Sevgili Rabbimin bütün güzel isimleriyle başlarım.
Allah’ın selamı, sevgisi, şefkati ve muhabbeti, ebedi ve daimi üzerinize olsun.
”Bizim Kalpler Nasıl Mühürlenir? ” isimli yazımız üzerine, bir kardeşimizin (Allah ondan razı olsun) :
“Zümer suresi 36. ayette 'Allah kimi dalalette bırakırsa, ona yol gösterecek kimse yoktur' mealindeki ayeti risalelerde açıklayan bir bölüm varsa foruma asabilir misiniz? ”

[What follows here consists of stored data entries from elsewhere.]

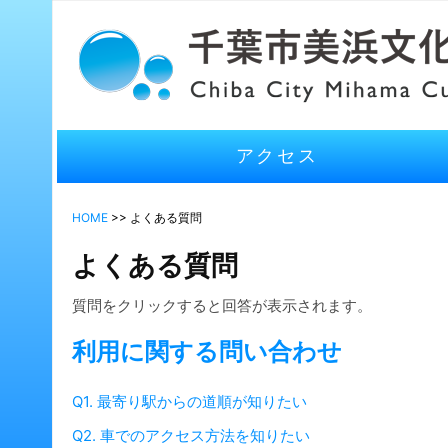
アクセス
HOME
>> よくある質問
よくある質問
質問をクリックすると回答が表示されます。
利用に関する問い合わせ
Q1. 最寄り駅からの道順が知りたい
Q2. 車でのアクセス方法を知りたい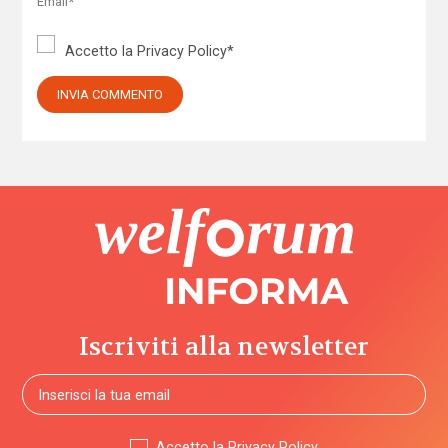
Accetto la
Privacy Policy
*
Iscriviti alla newsletter
Accetto la
Privacy Policy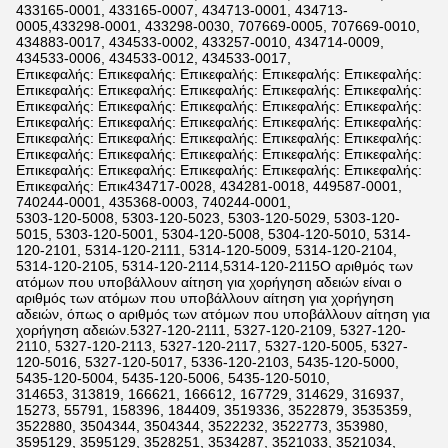
433165-0001, 433165-0007, 434713-0001, 434713-
0005,433298-0001, 433298-0030, 707669-0005, 707669-0010,
434883-0017, 434533-0002, 433257-0010, 434714-0009,
434533-0006, 434533-0012, 434533-0017,
Επικεφαλής: Επικεφαλής: Επικεφαλής: Επικεφαλής: Επικεφαλής:
Επικεφαλής: Επικεφαλής: Επικεφαλής: Επικεφαλής: Επικεφαλής:
Επικεφαλής: Επικεφαλής: Επικεφαλής: Επικεφαλής: Επικεφαλής:
Επικεφαλής: Επικεφαλής: Επικεφαλής: Επικεφαλής: Επικεφαλής:
Επικεφαλής: Επικεφαλής: Επικεφαλής: Επικεφαλής: Επικεφαλής:
Επικεφαλής: Επικεφαλής: Επικεφαλής: Επικεφαλής: Επικεφαλής:
Επικεφαλής: Επικεφαλής: Επικεφαλής: Επικεφαλής: Επικεφαλής:
Επικεφαλής: Επικ434717-0028, 434281-0018, 449587-0001,
740244-0001, 435368-0003, 740244-0001,
5303-120-5008, 5303-120-5023, 5303-120-5029, 5303-120-
5015, 5303-120-5001, 5304-120-5008, 5304-120-5010, 5314-
120-2101, 5314-120-2111, 5314-120-5009, 5314-120-2104,
5314-120-2105, 5314-120-2114,5314-120-2115Ο αριθμός των
ατόμων που υποβάλλουν αίτηση για χορήγηση αδειών είναι ο
αριθμός των ατόμων που υποβάλλουν αίτηση για χορήγηση
αδειών, όπως ο αριθμός των ατόμων που υποβάλλουν αίτηση για
χορήγηση αδειών.5327-120-2111, 5327-120-2109, 5327-120-
2110, 5327-120-2113, 5327-120-2117, 5327-120-5005, 5327-
120-5016, 5327-120-5017, 5336-120-2103, 5435-120-5000,
5435-120-5004, 5435-120-5006, 5435-120-5010,
314653, 313819, 166621, 166612, 167729, 314629, 316937,
15273, 55791, 158396, 184409, 3519336, 3522879, 3535359,
3522880, 3504344, 3504344, 3522232, 3522773, 353980,
3595129, 3595129, 3528251, 3534287, 3521033, 3521034,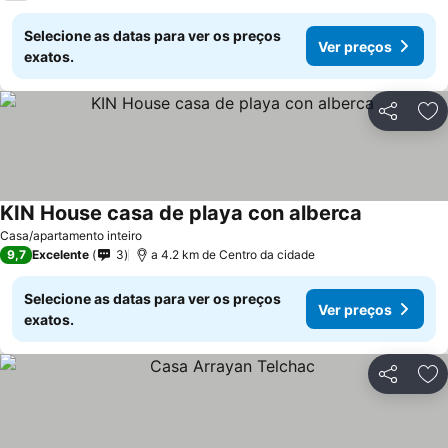
Selecione as datas para ver os preços
Ver preços
exatos.
Partilhar
Ad
KIN House casa de playa con alberca
Casa/apartamento inteiro
9,7
Excelente
3
a 4.2 km de Centro da cidade
Selecione as datas para ver os preços
Ver preços
exatos.
Partilhar
Ad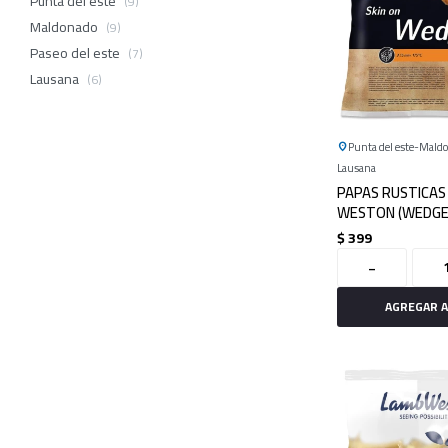
Punta del este
(9)
Maldonado
(9)
Paseo del este
(7)
Lausana
(6)
Punta del este
Mald
Lausana
PAPAS RUSTICAS
WESTON (WEDGE
$
399
-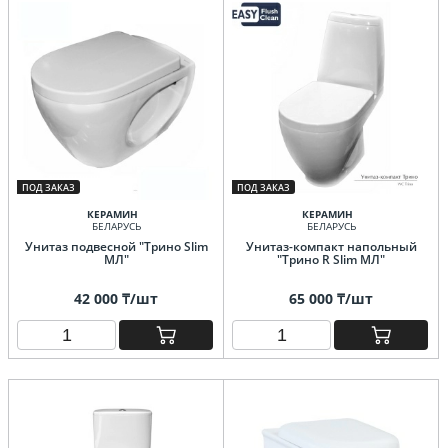
ПОД ЗАКАЗ
ПОД ЗАКАЗ
КЕРАМИН
КЕРАМИН
БЕЛАРУСЬ
БЕЛАРУСЬ
Унитаз подвесной "Трино Slim
Унитаз-компакт напольный
МЛ"
"Трино R Slim МЛ"
42 000 ₸/шт
65 000 ₸/шт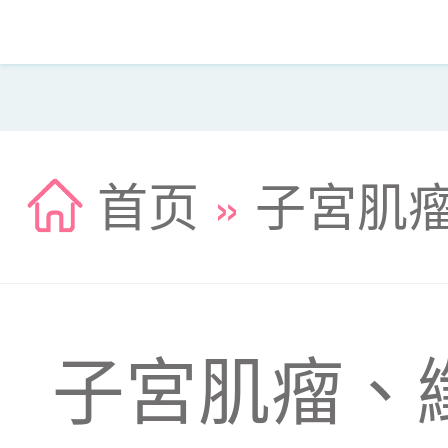
首页
»
子宮肌
子宮肌瘤、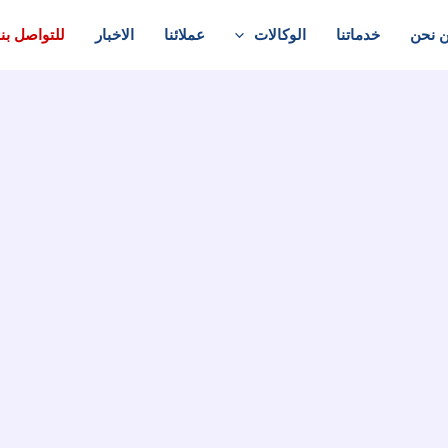
 نحن
خدماتنا
الوكالات
عملائنا
الاخبار
للتواصل بنا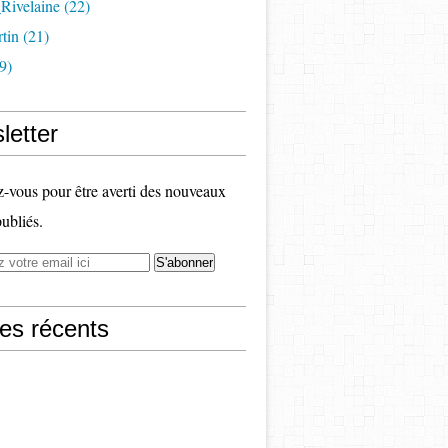
Rivelaine (22)
tin (21)
9)
letter
vous pour être averti des nouveaux
publiés.
les récents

şeklinde bir ricası oldu. Biz de bu rica üzerine Risalelerde bu konuyu etraflıca açıklayan İşaratü’l-İ’caz olduğuna göre, oraya müracaat ettik.
Önceki yazı; mühürlenme olayına sebep-müsebbep yönünden bir açılım gayreti idi, bu yazı ise vahy yönünden bir açılım gayreti olacak inşallah:
İşaratü’l-İ’caz Fatiha Suresi’nin tefsiri ile başlar ve ardından Sure-i Bakara’nın 33 ayetini tefsir eder. Sure-i Bakara’nın ilk ayeti huruf-u mukataadan olduğu için onun açıklamasıyla başlar ve ikinci ayet Kur’an’ın övülmesi ile devam eder. 3, 4 ve 5. Ayetler mü’minlerin methini yapar. 6 ve 7. Ayetlerde kâfirlerin (örtücülerin) kötülenmesinden sonraki 13 ayet münafıkları resmeder. Bizim amacımız sadece 6. ila 20. Ayet arasındaki bir kaç ayetin tefsirlerinden bazı örnekler alarak, “Kalpler Nasıl Mühürlenir? ” isimli yazımızı pekiştirmek ve Zümer; 36’dan hareketle Allah nasıl delalette bırakır? Sorusunu cevaplamaktır. Söz konusu bu 13 ayetin hepsini şerh etmeye kalksak bir kitap hacmini aşar.
Biz 7. ayetten başlayacağız inşallah.
Üstad’ın İşaratü’l-İcaz’da ‘Bu ayetin kelimeleri arasında nazmı icap eden münasebetlere (tertibi gerektiren bağlara) gelelim:’ alt başlığı altındaki birçok soru - cevap şeklindeki açıklamalardan bir kaçı şunlardır (sadeleştirerek) :
“Hatemallahu ala kulubihim ve ala sem’ihim ve ala ebsa’rihim ğişa’vatun ve lehum azabun azimun.” (Bakara Suresi: 7)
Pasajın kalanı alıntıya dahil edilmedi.